= Hydrospace =

The Hydrospace is the world's first four-stroke stand-up jet ski, or personal watercraft. It was introduced in October 2005 by Hydrospace. In 2007, Hydrospace changed their name to HSR-Benelli following the acquisition of Benelli Motori (related to, but unaffiliated with, Benelli shotguns or Benelli motorcycles).

The company originated in Pöchlarn, Austria, with sales networks worldwide. The Hydrospace is a single-passenger stand-up watercraft which was designed primarily for racing. Until 2008, the only model offered was the "Hydrospace S4", with a retail price of around US$15,000.

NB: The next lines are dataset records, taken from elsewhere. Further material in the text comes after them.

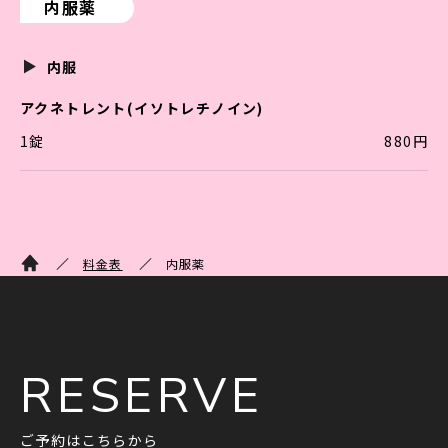
内服薬
内服
アクネトレント(イソトレチノイン)
1錠
880円
料金表
内服薬
RESERVE
ご予約はこちらから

The S4 is powered by a two-cylinder water-cooled four-stroke engine with a displacement of 749cc, rated at 110 horsepower. The engine is equipped with a turbocharger from the factory, operating at 7.7 pounds per square inch of boost. The engine uses 91 US octane minimum gasoline.

The S4 has a dry weight of 370 lb, making it the second-heaviest stand-up ever made, second only to Sea-doo's 3D which had a dry weight of 580 lb. As of the October 2016 unveiling of the Kawasaki SXR1500 at 550 lb, the S4 is now the third-heaviest stand-up.

Although touted as being the most advanced stand-up ever manufactured, the S4 has been plagued with problems. They have, however, been resolved over the years. In 2008, the newly formed HSR-Benelli released additional models of personal watercraft, including a new runabout model.

HSR-Benelli has succeeded in winning several World Championship titles since 2006. In December, HSR-Benelli changed its name to Benelli srl, moved to Pesaro in Italy and is working on a new generation of PWCs which will be available for 2012.